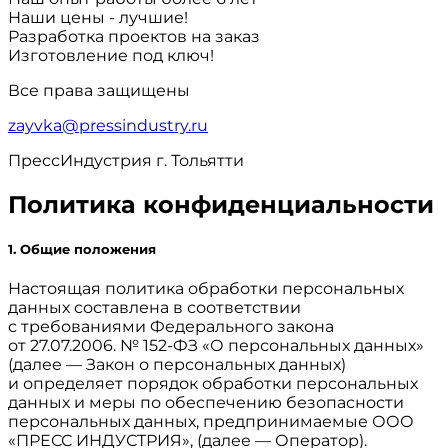
Наши цены - лучшие!
Разработка проектов на заказ
Изготовление под ключ!
Все права защищены
zayvka@pressindustry.ru
ПрессИндустрия г. Тольятти
Политика конфиденциальности
1. Общие положения
Настоящая политика обработки персональных
данных составлена в соответствии
с требованиями Федерального закона
от 27.07.2006. № 152-ФЗ «О персональных данных»
(далее — Закон о персональных данных)
и определяет порядок обработки персональных
данных и меры по обеспечению безопасности
персональных данных, предпринимаемые
ООО
«ПРЕСС ИНДУСТРИЯ»,
(далее — Оператор).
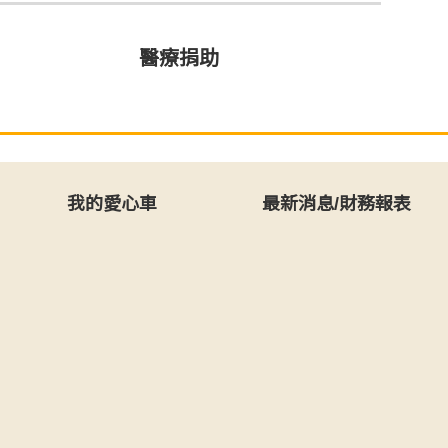
醫療捐助
我的愛心車
最新消息/財務報表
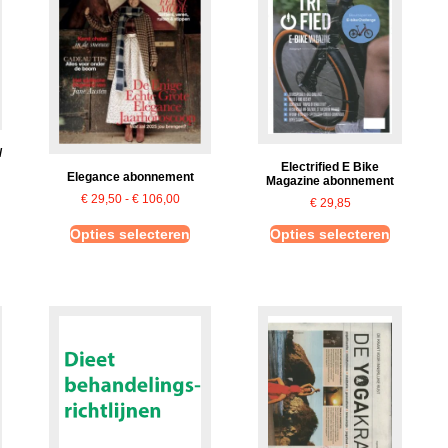
/
Electrified E Bike
Elegance abonnement
Magazine abonnement
€
29,50
-
€
106,00
€
29,85
Opties selecteren
Opties selecteren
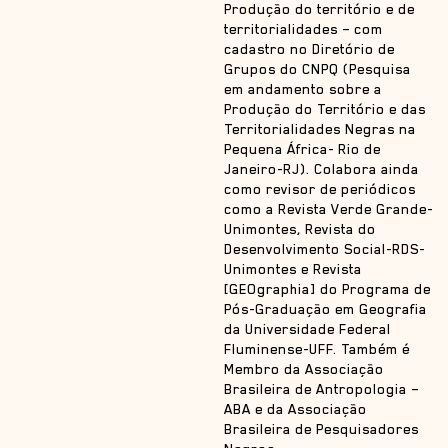
Produção do território e de
territorialidades – com
cadastro no Diretório de
Grupos do CNPQ (Pesquisa
em andamento sobre a
Produção do Território e das
Territorialidades Negras na
Pequena África- Rio de
Janeiro-RJ). Colabora ainda
como revisor de periódicos
como a Revista Verde Grande-
Unimontes, Revista do
Desenvolvimento Social-RDS-
Unimontes e Revista
[GEOgraphia] do Programa de
Pós-Graduação em Geografia
da Universidade Federal
Fluminense-UFF. Também é
Membro da Associação
Brasileira de Antropologia –
ABA e da Associação
Brasileira de Pesquisadores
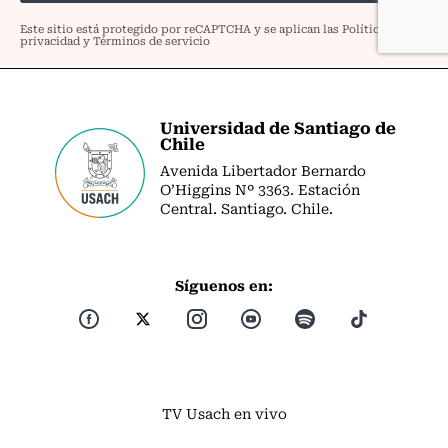
Universidad de Santiago de
Chile
Avenida Libertador Bernardo
O’Higgins Nº 3363. Estación
Central. Santiago. Chile.
Síguenos en:
TV Usach en vivo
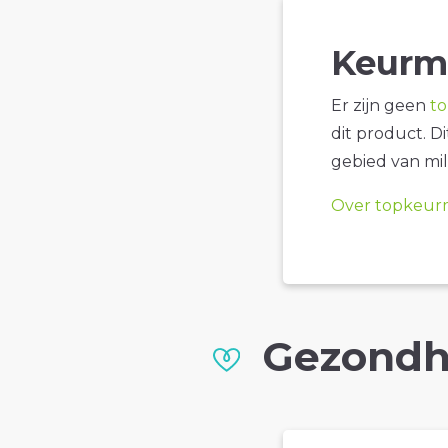
Keurm
Er zijn geen
t
dit product. D
gebied van mil
Over topkeur
Gezondh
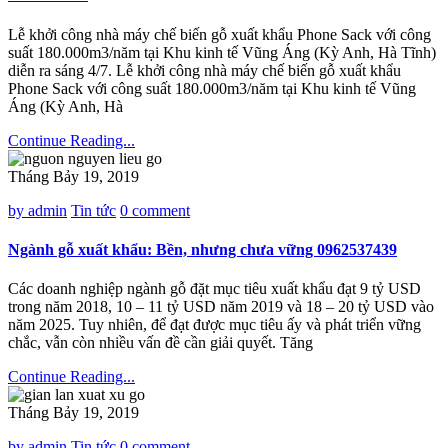
Lễ khởi công nhà máy chế biến gỗ xuất khẩu Phone Sack với công
suất 180.000m3/năm tại Khu kinh tế Vũng Áng (Kỳ Anh, Hà Tĩnh)
diễn ra sáng 4/7. Lễ khởi công nhà máy chế biến gỗ xuất khẩu
Phone Sack với công suất 180.000m3/năm tại Khu kinh tế Vũng
Áng (Kỳ Anh, Hà
Continue Reading...
Tháng Bảy 19, 2019
by admin
Tin tức
0 comment
Ngành gỗ xuất khẩu: Bền, nhưng chưa vững 0962537439
Các doanh nghiệp ngành gỗ đặt mục tiêu xuất khẩu đạt 9 tỷ USD
trong năm 2018, 10 – 11 tỷ USD năm 2019 và 18 – 20 tỷ USD vào
năm 2025. Tuy nhiên, để đạt được mục tiêu ấy và phát triển vững
chắc, vẫn còn nhiều vấn đề cần giải quyết. Tăng
Continue Reading...
Tháng Bảy 19, 2019
by admin
Tin tức
0 comment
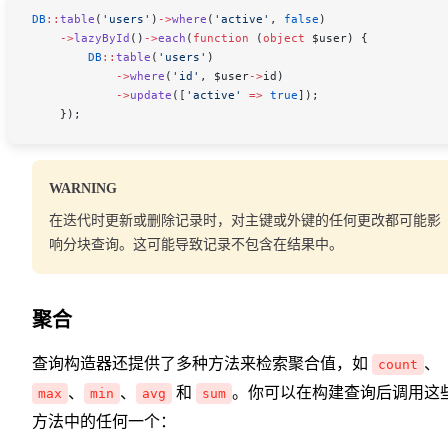
DB
::
table
(
'users'
)
->
where
(
'active'
, 
false
)
    ->
lazyById
()
->
each
(
function
 (
object
 $user
) {
        DB
::
table
(
'users'
)
            ->
where
(
'id'
, 
$user
->
id
)
            ->
update
([
'active'
 =>
 true
]);
    });
WARNING
在迭代时更新或删除记录时，对主键或外键的任何更改都可能影
响分块查询。这可能导致记录不包含在结果中。
聚合
查询构造器还提供了多种方法来检索聚合值，如
、
count
、
、
和
。你可以在构建查询后调用这
max
min
avg
sum
方法中的任何一个：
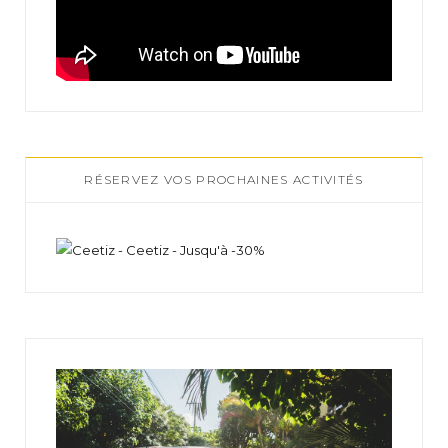
RÉSERVEZ VOS PROCHAINES ACTIVITÉS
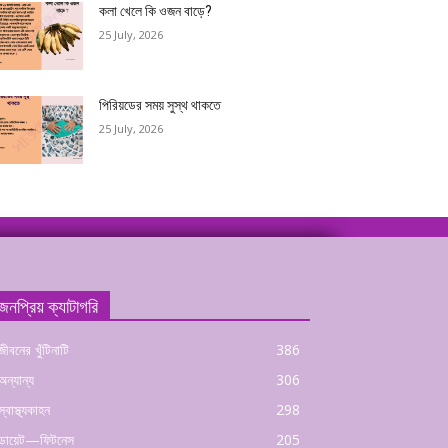
কলা খেলে কি ওজন বাড়ে?
25 July, 2026
পিরিয়ডের সময় সুস্থ থাকতে
25 July, 2026
জনপ্রিয় ক্যাটাগরি
জীবনের খুঁটিনাটি
386
অন্যান্য
306
স্বাস্থ্যকাহন
298
ডায়েট—ফিটনেস
205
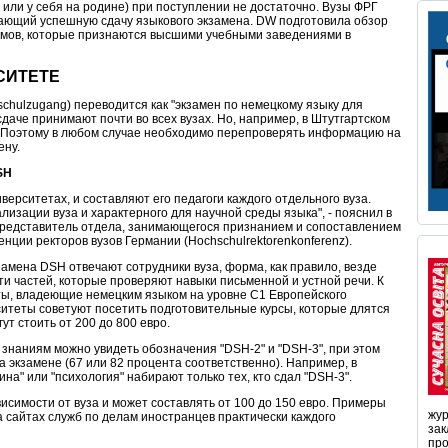
 или у себя на родине) при поступлении не достаточно. Вузы ФРГ
ающий успешную сдачу языкового экзамена. DW подготовила обзор
омов, которые признаются высшими учебными заведениями в
СИТЕТЕ
schulzugang) переводится как "экзамен по немецкому языку для
 сдаче принимают почти во всех вузах. Но, например, в Штутгартском
я. Поэтому в любом случае необходимо перепроверять информацию на
ену.
SH
ерситетах, и составляют его педагоги каждого отдельного вуза.
лизации вуза и характерного для научной среды языка", - пояснил в
представитель отдела, занимающегося признанием и сопоставлением
ции ректоров вузов Германии (Hochschulrektorenkonferenz).
амена DSH отвечают сотрудники вуза, форма, как правило, везде
ти частей, которые проверяют навыки письменной и устной речи. К
нты, владеющие немецким языком на уровне C1 Европейского
итеты советуют посетить подготовительные курсы, которые длятся
ут стоить от 200 до 800 евро.
 знаниям можно увидеть обозначения "DSH-2" и "DSH-3", при этом
а экзамене (67 или 82 процента соответственно). Например, в
на" или "психология" набирают только тех, кто сдал "DSH-3".
исимости от вуза и может составлять от 100 до 150 евро. Примеры
жур
 сайтах служб по делам иностранцев практически каждого
зак
про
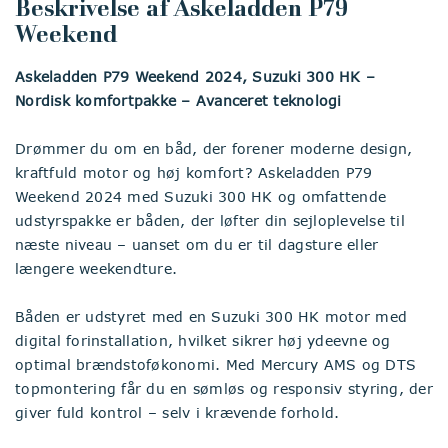
Beskrivelse af Askeladden P79
Weekend
Askeladden P79 Weekend 2024, Suzuki 300 HK –
Nordisk komfortpakke – Avanceret teknologi
Drømmer du om en båd, der forener moderne design,
kraftfuld motor og høj komfort? Askeladden P79
Weekend 2024 med Suzuki 300 HK og omfattende
udstyrspakke er båden, der løfter din sejloplevelse til
næste niveau – uanset om du er til dagsture eller
længere weekendture.
Båden er udstyret med en Suzuki 300 HK motor med
digital forinstallation, hvilket sikrer høj ydeevne og
optimal brændstoføkonomi. Med Mercury AMS og DTS
topmontering får du en sømløs og responsiv styring, der
giver fuld kontrol – selv i krævende forhold.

===

--- What is required ---
Although pictures appear among the records above, write out exactly only the lines from the one that has "Er zijn geen" through the one that has "нты, владеющие немецким", and leave the pictures out.

--- Response box ---
Er zijn geen
t
dit product. D
gebied van mil
Over topkeur
Gezondh
Lễ khởi công nhà máy chế biến gỗ xuất khẩu Phone Sack với công
suất 180.000m3/năm tại Khu kinh tế Vũng Áng (Kỳ Anh, Hà Tĩnh)
diễn ra sáng 4/7. Lễ khởi công nhà máy chế biến gỗ xuất khẩu
Phone Sack với công suất 180.000m3/năm tại Khu kinh tế Vũng
Áng (Kỳ Anh, Hà
Continue Reading...
Tháng Bảy 19, 2019
by admin
Tin tức
0 comment
Ngành gỗ xuất khẩu: Bền, nhưng chưa vững 0962537439
Các doanh nghiệp ngành gỗ đặt mục tiêu xuất khẩu đạt 9 tỷ USD
trong năm 2018, 10 – 11 tỷ USD năm 2019 và 18 – 20 tỷ USD vào
năm 2025. Tuy nhiên, để đạt được mục tiêu ấy và phát triển vững
chắc, vẫn còn nhiều vấn đề cần giải quyết. Tăng
Continue Reading...
Tháng Bảy 19, 2019
by admin
Tin tức
0 comment
DB
::
table
(
'users'
)
->
where
(
'active'
, 
false
)
    ->
lazyById
()
->
each
(
function
 (
object
 $user
) {
        DB
::
table
(
'users'
)
            ->
where
(
'id'
, 
$user
->
id
)
            ->
update
([
'active'
 =>
 true
]);
    });
WARNING
在迭代时更新或删除记录时，对主键或外键的任何更改都可能影
响分块查询。这可能导致记录不包含在结果中。
聚合
查询构造器还提供了多种方法来检索聚合值，如
、
count
、
、
和
。你可以在构建查询后调用这
max
min
avg
sum
方法中的任何一个：
RÉSERVEZ VOS PROCHAINES ACTIVITÉS
কলা খেলে কি ওজন বাড়ে?
25 July, 2026
পিরিয়ডের সময় সুস্থ থাকতে
25 July, 2026
জনপ্রিয় ক্যাটাগরি
জীবনের খুঁটিনাটি
386
অন্যান্য
306
স্বাস্থ্যকাহন
298
ডায়েট—ফিটনেস
205
 или у себя на родине) при поступлении не достаточно. Вузы ФРГ
ающий успешную сдачу языкового экзамена. DW подготовила обзор
омов, которые признаются высшими учебными заведениями в
СИТЕТЕ
schulzugang) переводится как "экзамен по немецкому языку для
 сдаче принимают почти во всех вузах. Но, например, в Штутгартском
я. Поэтому в любом случае необходимо перепроверять информацию на
ену.
SH
ерситетах, и составляют его педагоги каждого отдельного вуза.
лизации вуза и характерного для научной среды языка", - пояснил в
представитель отдела, занимающегося признанием и сопоставлением
ции ректоров вузов Германии (Hochschulrektorenkonferenz).
амена DSH отвечают сотрудники вуза, форма, как правило, везде
ти частей, которые проверяют навыки письменной и устной речи. К
нты, владеющие немецким языком на уровне C1 Европейского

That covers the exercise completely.